Radar Pulse Compression Gain (PCR)

Question

Assume a monostatic radar is transmitting a pulsed waveform. The pulse has been modulated by a Barker code with$\ N$ chips or bits. The waveform chip rate is $\tau_c $, the radar receiver's detection bandwidth is $\beta_c = 1/\tau_c$, and the waveform's pulsewidth is $\ N*\tau_c$.

I've heard conflicting opinions about a signal processing gain,$\ P_g$, due to compressing the pulse that is proportional to the waveform's time-bandwidth (or pulse compression ratio (PCR)) product (or equivalently the product of the uncompressed pulsewidth $\tau_p$ and the compressed bandwidth $\beta_c$) of the pulse: $\ P_g = \tau_p*\beta_c=N\tau_c*\beta_c$

Assuming that you start with the power form of the radar range equation:

Is it appropriate to add a$\ P_g$ term to the power form of the SNR radar range equation?
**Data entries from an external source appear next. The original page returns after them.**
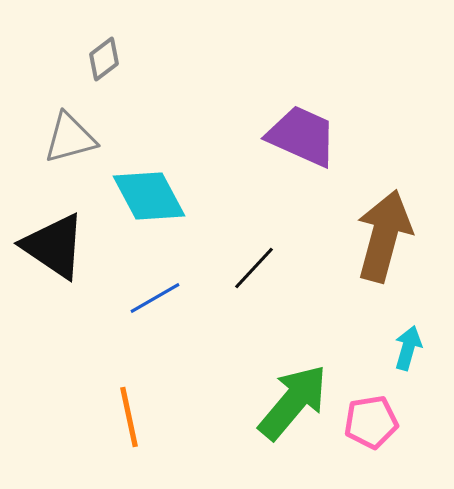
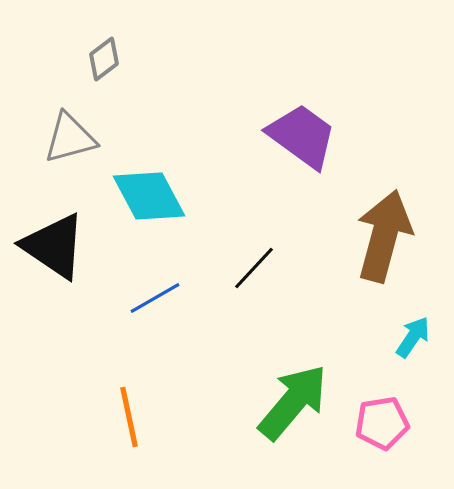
purple trapezoid: rotated 12 degrees clockwise
cyan arrow: moved 5 px right, 11 px up; rotated 18 degrees clockwise
pink pentagon: moved 11 px right, 1 px down
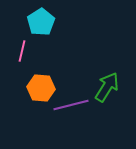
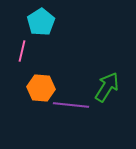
purple line: rotated 20 degrees clockwise
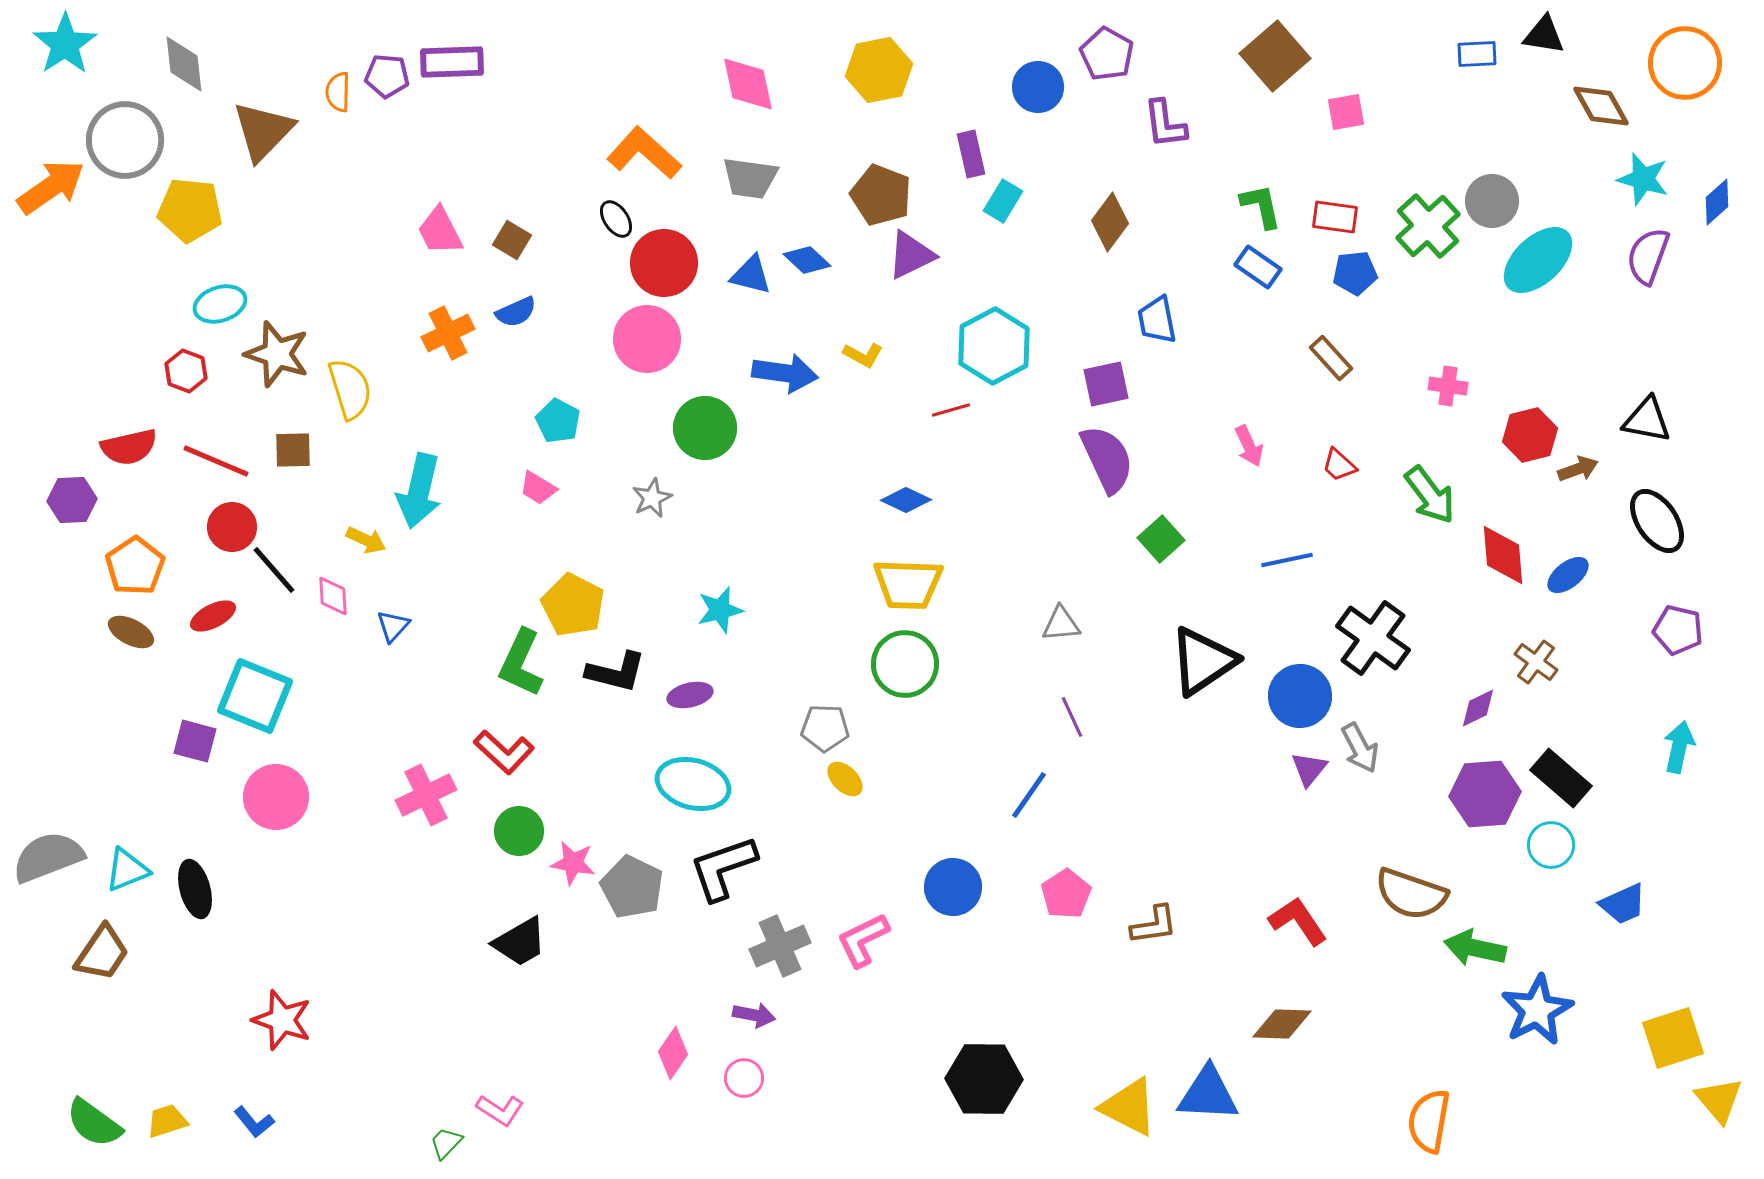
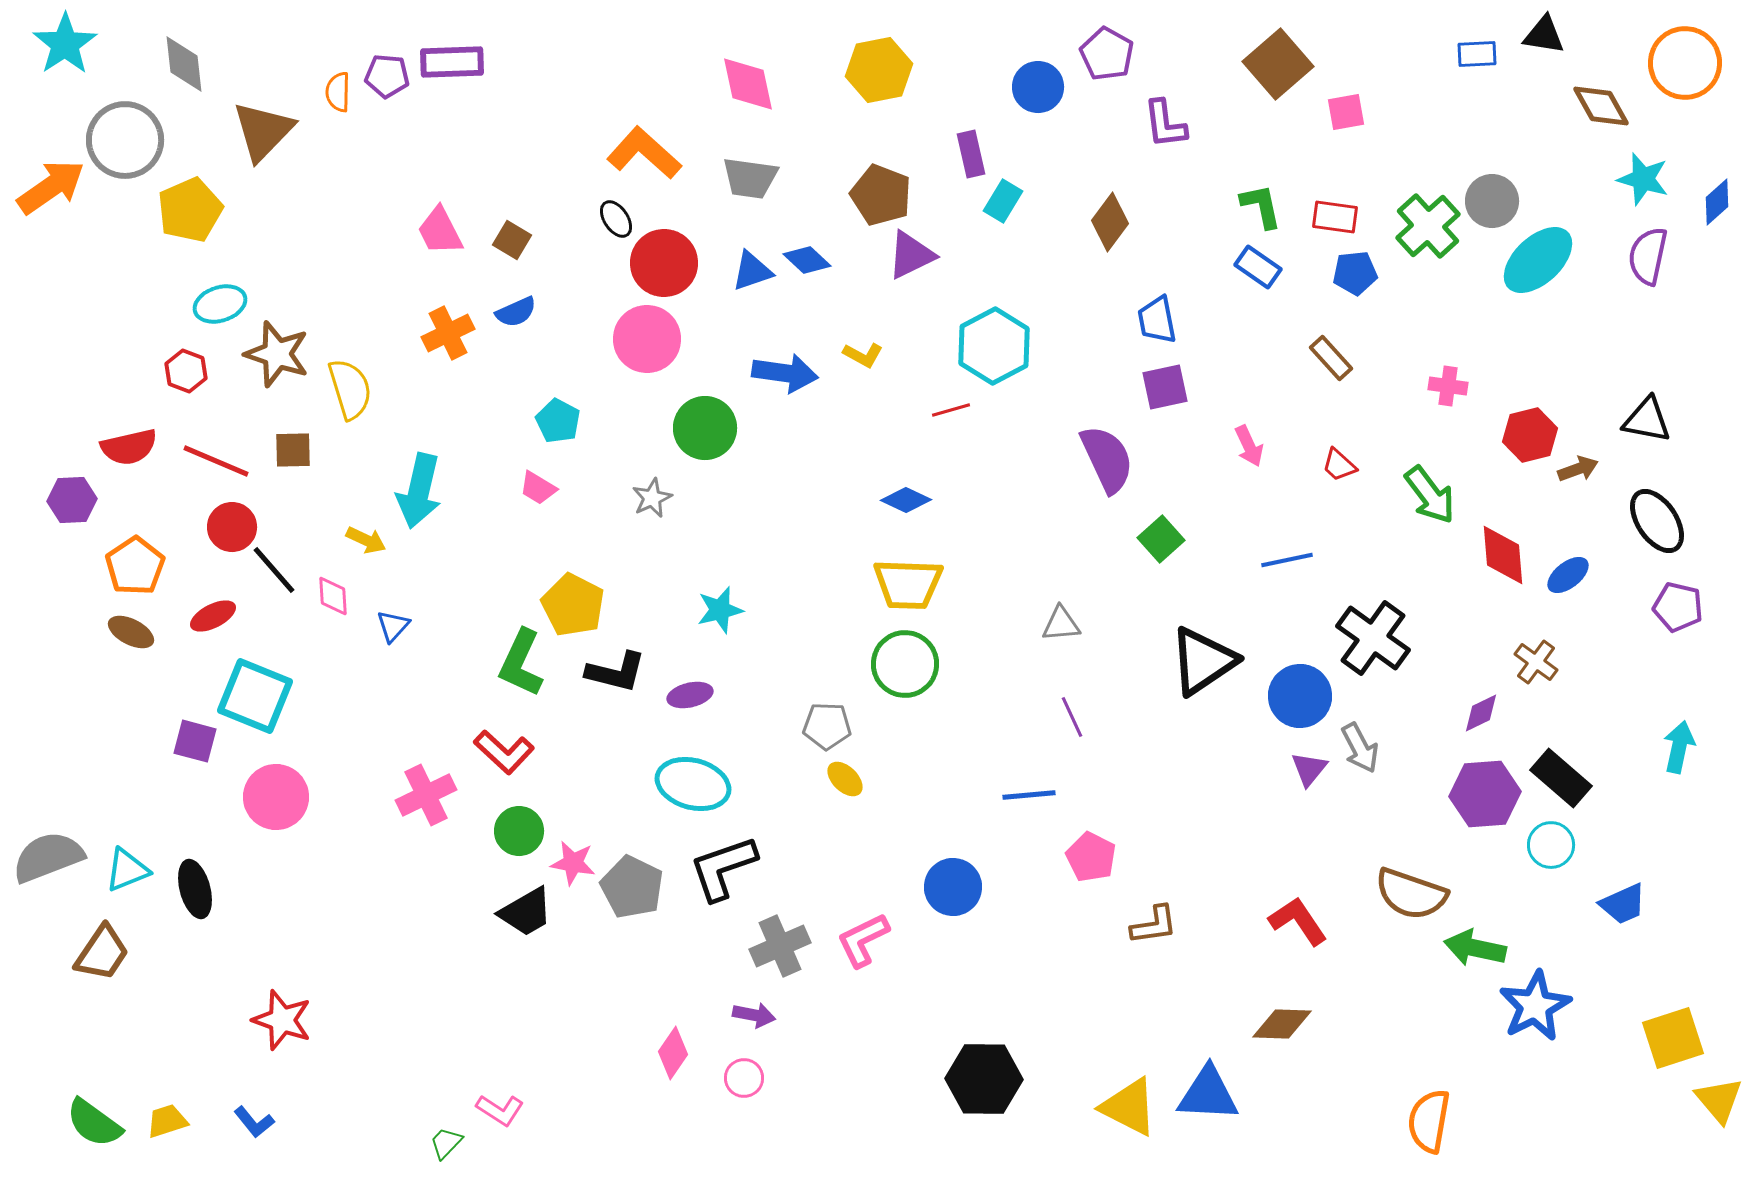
brown square at (1275, 56): moved 3 px right, 8 px down
yellow pentagon at (190, 210): rotated 30 degrees counterclockwise
purple semicircle at (1648, 256): rotated 8 degrees counterclockwise
blue triangle at (751, 275): moved 1 px right, 4 px up; rotated 33 degrees counterclockwise
purple square at (1106, 384): moved 59 px right, 3 px down
purple pentagon at (1678, 630): moved 23 px up
purple diamond at (1478, 708): moved 3 px right, 5 px down
gray pentagon at (825, 728): moved 2 px right, 2 px up
blue line at (1029, 795): rotated 50 degrees clockwise
pink pentagon at (1066, 894): moved 25 px right, 37 px up; rotated 12 degrees counterclockwise
black trapezoid at (520, 942): moved 6 px right, 30 px up
blue star at (1537, 1010): moved 2 px left, 4 px up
(Pulse compression allows a radar to transmit a longer pulse to get more energy on the target while simultaneously achieving the range resolution of a much shorter pulse.)

FWIW, I have the same question about the energy form of the radar range SNR equation:

My question is similar to this older question but more specific

Answer 1

The answer is yes but one has to specify $B_n$ properly to avoide possible confusions. In case if one uses a pulse compression, the bandwidth through which the receiver collects the noise will normally be $B_n = \beta_c$. Then, the "new" signal-to-noise ratio should be written as:

$SNR = \dfrac{P_TG_TG_R\lambda^2\sigma{P_g}}{(4\pi)^3R^4(kT_{sys}\beta_c)} = \dfrac{P_TG_TG_R\lambda^2\sigma{\tau_p\beta_c}}{(4\pi)^3R^4(kT_{sys}\beta_c)} = \dfrac{P_TG_TG_R\lambda^2\sigma{\tau_p}}{(4\pi)^3R^4(kT_{sys})}$

As you see, the signal-to-noise ratio remained the same as for the pulse without modulation (for which $B_n = 1/\tau_p$).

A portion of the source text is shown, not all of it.